THE PROBLEM:
Return every line of the data below, exactly.

(SOURCE INFORMATION begins)

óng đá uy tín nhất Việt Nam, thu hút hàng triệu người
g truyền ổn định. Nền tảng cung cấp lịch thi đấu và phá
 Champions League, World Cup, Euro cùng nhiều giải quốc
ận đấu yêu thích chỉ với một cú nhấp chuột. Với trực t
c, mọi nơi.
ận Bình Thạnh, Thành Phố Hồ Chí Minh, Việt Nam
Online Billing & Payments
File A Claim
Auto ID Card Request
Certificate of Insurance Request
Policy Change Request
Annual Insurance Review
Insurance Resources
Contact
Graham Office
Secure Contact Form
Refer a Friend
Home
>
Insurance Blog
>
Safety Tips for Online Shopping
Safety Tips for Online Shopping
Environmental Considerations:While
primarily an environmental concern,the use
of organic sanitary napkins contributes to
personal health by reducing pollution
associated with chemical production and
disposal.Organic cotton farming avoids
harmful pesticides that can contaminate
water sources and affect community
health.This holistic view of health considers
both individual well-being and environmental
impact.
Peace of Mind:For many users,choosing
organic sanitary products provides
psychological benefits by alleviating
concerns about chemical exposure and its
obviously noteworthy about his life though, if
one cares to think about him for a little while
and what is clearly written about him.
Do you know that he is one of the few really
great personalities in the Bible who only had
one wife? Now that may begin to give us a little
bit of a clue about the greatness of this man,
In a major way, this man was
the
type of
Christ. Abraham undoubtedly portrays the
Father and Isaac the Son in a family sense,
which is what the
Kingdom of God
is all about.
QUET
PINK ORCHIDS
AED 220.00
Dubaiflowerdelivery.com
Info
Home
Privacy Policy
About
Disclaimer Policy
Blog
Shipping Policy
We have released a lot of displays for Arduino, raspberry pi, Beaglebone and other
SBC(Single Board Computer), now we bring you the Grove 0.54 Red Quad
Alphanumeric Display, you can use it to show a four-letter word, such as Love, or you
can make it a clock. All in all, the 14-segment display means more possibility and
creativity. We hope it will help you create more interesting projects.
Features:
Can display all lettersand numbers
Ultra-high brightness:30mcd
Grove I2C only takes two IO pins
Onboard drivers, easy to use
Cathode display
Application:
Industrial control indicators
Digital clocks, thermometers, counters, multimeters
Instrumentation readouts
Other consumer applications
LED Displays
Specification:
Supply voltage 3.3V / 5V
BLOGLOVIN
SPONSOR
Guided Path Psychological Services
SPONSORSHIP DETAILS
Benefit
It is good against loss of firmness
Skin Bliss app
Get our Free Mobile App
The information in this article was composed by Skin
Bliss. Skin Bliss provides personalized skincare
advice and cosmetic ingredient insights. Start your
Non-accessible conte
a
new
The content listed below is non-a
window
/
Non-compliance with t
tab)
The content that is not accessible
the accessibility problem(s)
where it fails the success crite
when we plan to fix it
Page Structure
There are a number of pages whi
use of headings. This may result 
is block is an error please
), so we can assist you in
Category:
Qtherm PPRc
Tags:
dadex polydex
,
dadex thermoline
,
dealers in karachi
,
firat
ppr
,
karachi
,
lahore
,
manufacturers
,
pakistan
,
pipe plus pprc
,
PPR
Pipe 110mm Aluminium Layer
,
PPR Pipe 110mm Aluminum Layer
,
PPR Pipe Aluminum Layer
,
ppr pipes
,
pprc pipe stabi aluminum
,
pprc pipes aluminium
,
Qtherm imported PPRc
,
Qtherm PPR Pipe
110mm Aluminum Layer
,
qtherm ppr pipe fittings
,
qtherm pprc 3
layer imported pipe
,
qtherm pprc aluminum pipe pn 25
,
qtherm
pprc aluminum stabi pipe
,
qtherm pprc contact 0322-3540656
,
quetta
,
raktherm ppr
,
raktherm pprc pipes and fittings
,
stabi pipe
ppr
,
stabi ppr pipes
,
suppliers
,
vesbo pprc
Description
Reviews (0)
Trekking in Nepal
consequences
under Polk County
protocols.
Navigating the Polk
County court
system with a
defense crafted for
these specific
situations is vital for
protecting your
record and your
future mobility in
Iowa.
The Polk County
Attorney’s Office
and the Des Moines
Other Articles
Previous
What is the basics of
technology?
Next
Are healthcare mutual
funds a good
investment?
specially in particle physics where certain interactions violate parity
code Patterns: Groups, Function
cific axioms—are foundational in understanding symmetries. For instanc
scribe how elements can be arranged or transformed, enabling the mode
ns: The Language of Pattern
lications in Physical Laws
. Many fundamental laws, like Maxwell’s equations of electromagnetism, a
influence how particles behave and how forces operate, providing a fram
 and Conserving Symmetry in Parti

(SOURCE INFORMATION ends)

ANSWER:
óng đá uy tín nhất Việt Nam, thu hút hàng triệu người
g truyền ổn định. Nền tảng cung cấp lịch thi đấu và phá
 Champions League, World Cup, Euro cùng nhiều giải quốc
ận đấu yêu thích chỉ với một cú nhấp chuột. Với trực t
c, mọi nơi.
ận Bình Thạnh, Thành Phố Hồ Chí Minh, Việt Nam
Online Billing & Payments
File A Claim
Auto ID Card Request
Certificate of Insurance Request
Policy Change Request
Annual Insurance Review
Insurance Resources
Contact
Graham Office
Secure Contact Form
Refer a Friend
Home
>
Insurance Blog
>
Safety Tips for Online Shopping
Safety Tips for Online Shopping
Environmental Considerations:While
primarily an environmental concern,the use
of organic sanitary napkins contributes to
personal health by reducing pollution
associated with chemical production and
disposal.Organic cotton farming avoids
harmful pesticides that can contaminate
water sources and affect community
health.This holistic view of health considers
both individual well-being and environmental
impact.
Peace of Mind:For many users,choosing
organic sanitary products provides
psychological benefits by alleviating
concerns about chemical exposure and its
obviously noteworthy about his life though, if
one cares to think about him for a little while
and what is clearly written about him.
Do you know that he is one of the few really
great personalities in the Bible who only had
one wife? Now that may begin to give us a little
bit of a clue about the greatness of this man,
In a major way, this man was
the
type of
Christ. Abraham undoubtedly portrays the
Father and Isaac the Son in a family sense,
which is what the
Kingdom of God
is all about.
QUET
PINK ORCHIDS
AED 220.00
Dubaiflowerdelivery.com
Info
Home
Privacy Policy
About
Disclaimer Policy
Blog
Shipping Policy
We have released a lot of displays for Arduino, raspberry pi, Beaglebone and other
SBC(Single Board Computer), now we bring you the Grove 0.54 Red Quad
Alphanumeric Display, you can use it to show a four-letter word, such as Love, or you
can make it a clock. All in all, the 14-segment display means more possibility and
creativity. We hope it will help you create more interesting projects.
Features:
Can display all lettersand numbers
Ultra-high brightness:30mcd
Grove I2C only takes two IO pins
Onboard drivers, easy to use
Cathode display
Application:
Industrial control indicators
Digital clocks, thermometers, counters, multimeters
Instrumentation readouts
Other consumer applications
LED Displays
Specification:
Supply voltage 3.3V / 5V
BLOGLOVIN
SPONSOR
Guided Path Psychological Services
SPONSORSHIP DETAILS
Benefit
It is good against loss of firmness
Skin Bliss app
Get our Free Mobile App
The information in this article was composed by Skin
Bliss. Skin Bliss provides personalized skincare
advice and cosmetic ingredient insights. Start your
Non-accessible conte
a
new
The content listed below is non-a
window
/
Non-compliance with t
tab)
The content that is not accessible
the accessibility problem(s)
where it fails the success crite
when we plan to fix it
Page Structure
There are a number of pages whi
use of headings. This may result 
is block is an error please
), so we can assist you in
Category:
Qtherm PPRc
Tags:
dadex polydex
,
dadex thermoline
,
dealers in karachi
,
firat
ppr
,
karachi
,
lahore
,
manufacturers
,
pakistan
,
pipe plus pprc
,
PPR
Pipe 110mm Aluminium Layer
,
PPR Pipe 110mm Aluminum Layer
,
PPR Pipe Aluminum Layer
,
ppr pipes
,
pprc pipe stabi aluminum
,
pprc pipes aluminium
,
Qtherm imported PPRc
,
Qtherm PPR Pipe
110mm Aluminum Layer
,
qtherm ppr pipe fittings
,
qtherm pprc 3
layer imported pipe
,
qtherm pprc aluminum pipe pn 25
,
qtherm
pprc aluminum stabi pipe
,
qtherm pprc contact 0322-3540656
,
quetta
,
raktherm ppr
,
raktherm pprc pipes and fittings
,
stabi pipe
ppr
,
stabi ppr pipes
,
suppliers
,
vesbo pprc
Description
Reviews (0)
Trekking in Nepal
consequences
under Polk County
protocols.
Navigating the Polk
County court
system with a
defense crafted for
these specific
situations is vital for
protecting your
record and your
future mobility in
Iowa.
The Polk County
Attorney’s Office
and the Des Moines
Other Articles
Previous
What is the basics of
technology?
Next
Are healthcare mutual
funds a good
investment?
specially in particle physics where certain interactions violate parity
code Patterns: Groups, Function
cific axioms—are foundational in understanding symmetries. For instanc
scribe how elements can be arranged or transformed, enabling the mode
ns: The Language of Pattern
lications in Physical Laws
. Many fundamental laws, like Maxwell’s equations of electromagnetism, a
influence how particles behave and how forces operate, providing a fram
 and Conserving Symmetry in Parti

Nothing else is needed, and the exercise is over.